_Stored dataset items_.
BEGIN
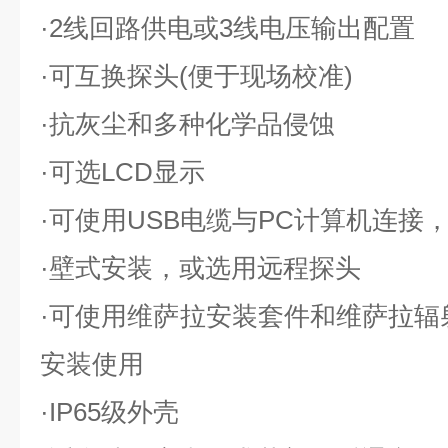
·
2线回路供电或3线电压输出配置
·
可互换探头(便于现场校准)
·
抗灰尘和多种化学品侵蚀
·
可选LCD显示
·
可使用USB电缆与PC计算机连接
·
壁式安装，或选用远程探头
·
可使用维萨拉安装套件和维萨拉辐射
安装使用
·
IP65级外壳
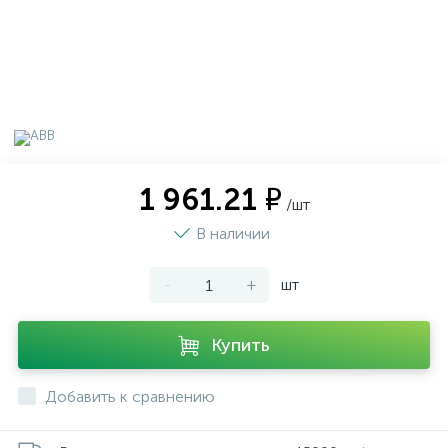
1 961.21 ₽
/шт
В наличии
-
+
шт
Купить
Добавить к сравнению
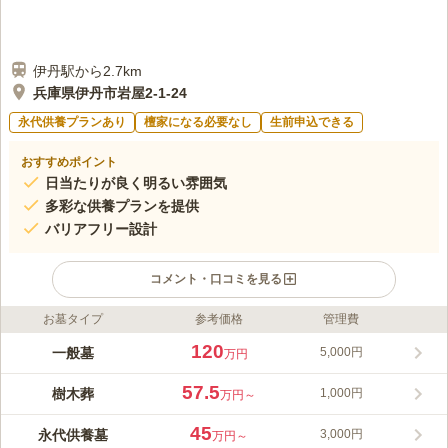
伊丹駅から2.7km
兵庫県伊丹市岩屋2-1-24
永代供養プランあり
檀家になる必要なし
生前申込できる
おすすめポイント
日当たりが良く明るい雰囲気
多彩な供養プランを提供
バリアフリー設計
コメント・口コミを見る
お墓タイプ
参考価格
管理費
ライフドット編集部のコメント
兵庫県伊丹市の猪名川沿いにある寺院墓地。明るく整備された園
120
一般墓
5,000円
万円
内はバリアフリー設計で、駐車場も完備しています。永代供養付
樹木葬『含笑花』は使用期限や人数制限がなく、安心して利用可
57.5
樹木葬
1,000円
万円～
能です。また、期限付き個別納骨型の永代供養墓『白蓮華』もご
コメントの続きを読む
用意。単身者や継承者がいない方にもおすすめです。
45
永代供養墓
3,000円
万円～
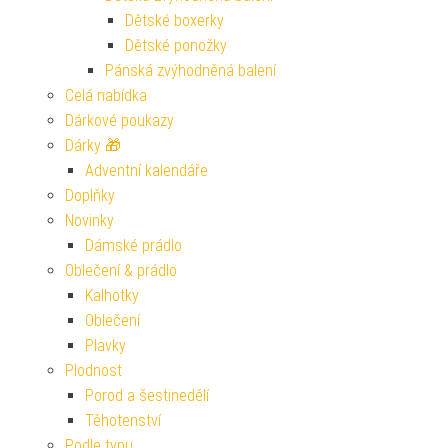
Dětské boxerky
Dětské ponožky
Pánská zvýhodněná balení
Celá nabídka
Dárkové poukazy
Dárky 🎁
Adventní kalendáře
Doplňky
Novinky
Dámské prádlo
Oblečení & prádlo
Kalhotky
Oblečení
Plavky
Plodnost
Porod a šestinedělí
Těhotenství
Podle typu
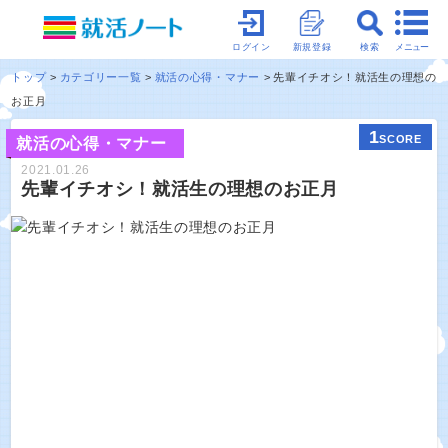
メニュー
ログイン
新規登録
検索
トップ
カテゴリー一覧
就活の心得・マナー
先輩イチオシ！就活生の理想の
お正月
1
SCORE
就活の心得・マナー
2021.01.26
先輩イチオシ！就活生の理想のお正月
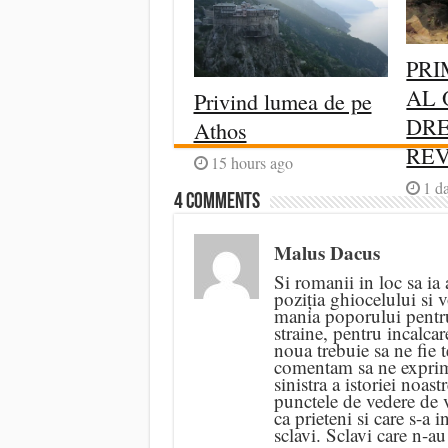
PRI
AL 
Privind lumea de pe
DRE
Athos
RE
15 hours ago
1 d
4 comments
Malus Dacus
Si romanii in loc sa ia 
poziția ghiocelului si v
mania poporului pentru 
straine, pentru incalcar
noua trebuie sa ne fie 
comentam sa ne exprim
sinistra a istoriei noast
punctele de vedere de v
ca prieteni si care s-a i
sclavi. Sclavi care n-a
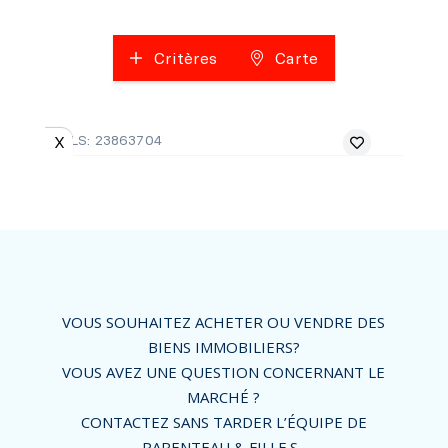
VOUS SOUHAITEZ ACHETER OU VENDRE DES
BIENS IMMOBILIERS?
VOUS AVEZ UNE QUESTION CONCERNANT LE
MARCHÉ ?
CONTACTEZ SANS TARDER L’ÉQUIPE DE
PARENTEAU & FILLE.S.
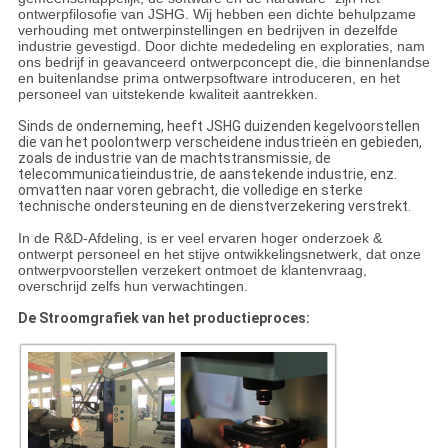
ontwerpfilosofie van JSHG. Wij hebben een dichte behulpzame
verhouding met ontwerpinstellingen en bedrijven in dezelfde
industrie gevestigd. Door dichte mededeling en exploraties, nam
ons bedrijf in geavanceerd ontwerpconcept die, die binnenlandse
en buitenlandse prima ontwerpsoftware introduceren, en het
personeel van uitstekende kwaliteit aantrekken.
Sinds de onderneming, heeft JSHG duizenden kegelvoorstellen
die van het poolontwerp verscheidene industrieën en gebieden,
zoals de industrie van de machtstransmissie, de
telecommunicatieindustrie, de aanstekende industrie, enz.
omvatten naar voren gebracht, die volledige en sterke
technische ondersteuning en de dienstverzekering verstrekt.
In de R&D-Afdeling, is er veel ervaren hoger onderzoek &
ontwerpt personeel en het stijve ontwikkelingsnetwerk, dat onze
ontwerpvoorstellen verzekert ontmoet de klantenvraag,
overschrijd zelfs hun verwachtingen.
De Stroomgrafiek van het productieproces:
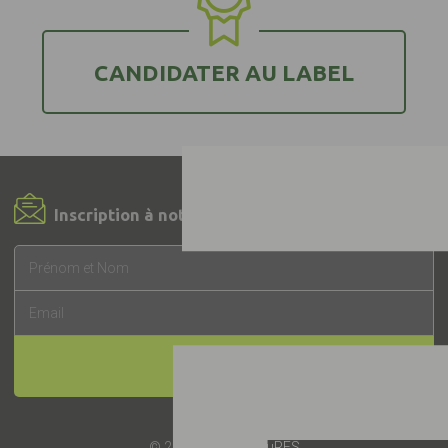
CANDIDATER AU LABEL
Inscription à notre Newsletter !
INSCRIPTION
© 2019 -
Label EquuRES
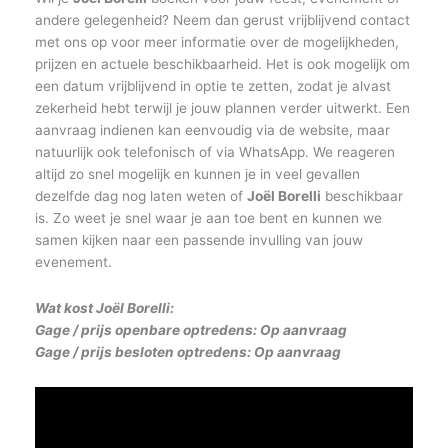
andere gelegenheid? Neem dan gerust vrijblijvend contact
met ons op voor meer informatie over de mogelijkheden,
prijzen en actuele beschikbaarheid. Het is ook mogelijk om
een datum vrijblijvend in optie te zetten, zodat je alvast
zekerheid hebt terwijl je jouw plannen verder uitwerkt. Een
aanvraag indienen kan eenvoudig via de website, maar
natuurlijk ook telefonisch of via WhatsApp. We reageren
altijd zo snel mogelijk en kunnen je in veel gevallen
dezelfde dag nog laten weten of
Joël Borelli
beschikbaar
is. Zo weet je snel waar je aan toe bent en kunnen we
samen kijken naar een passende invulling van jouw
evenement.
Wat kost Joël Borelli
:
Gage / prijs openbare optredens: Op aanvraag
Gage / prijs besloten optredens: Op aanvraag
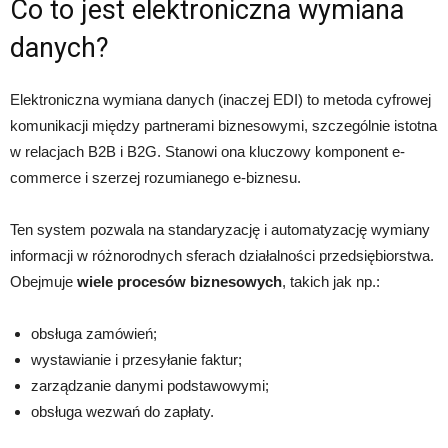
Co to jest elektroniczna wymiana
danych?
Elektroniczna wymiana danych (inaczej EDI) to metoda cyfrowej
komunikacji między partnerami biznesowymi, szczególnie istotna
w relacjach B2B i B2G. Stanowi ona kluczowy komponent e-
commerce i szerzej rozumianego e-biznesu.
Ten system pozwala na standaryzację i automatyzację wymiany
informacji w różnorodnych sferach działalności przedsiębiorstwa.
Obejmuje
wiele procesów biznesowych
, takich jak np.:
obsługa zamówień;
wystawianie i przesyłanie faktur;
zarządzanie danymi podstawowymi;
obsługa wezwań do zapłaty.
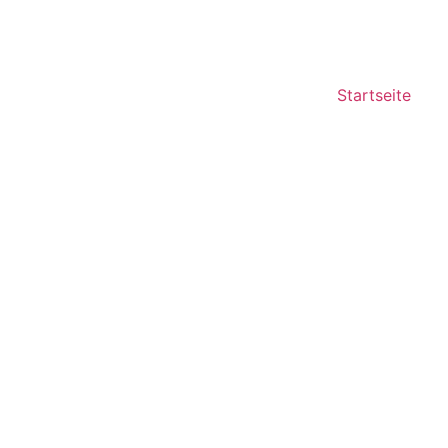
Startseite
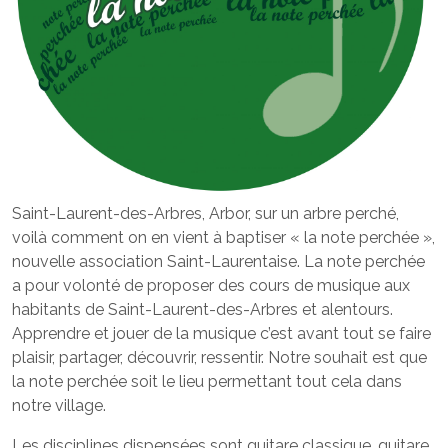
Saint-Laurent-des-Arbres, Arbor, sur un arbre perché,
voilà comment on en vient à baptiser « la note perchée »,
nouvelle association Saint-Laurentaise. La note perchée
a pour volonté de proposer des cours de musique aux
habitants de Saint-Laurent-des-Arbres et alentours.
Apprendre et jouer de la musique c’est avant tout se faire
plaisir, partager, découvrir, ressentir. Notre souhait est que
la note perchée soit le lieu permettant tout cela dans
notre village.
Les disciplines dispensées sont guitare classique, guitare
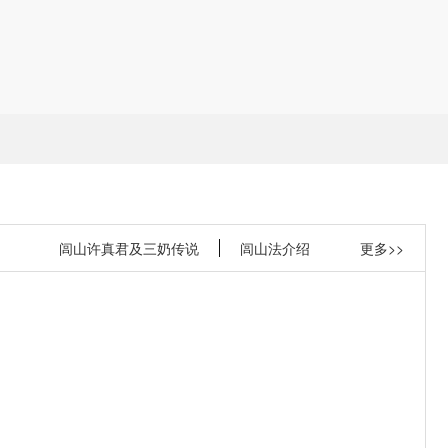
闾山许真君及三奶传说
闾山法介绍
更多>>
END
_WHAT THE EXERCISE ASKS_. Report the count of lines in the entries that contain the string "VOUS", and nothing besides it.

_EXERCISE OUTPUT_. 2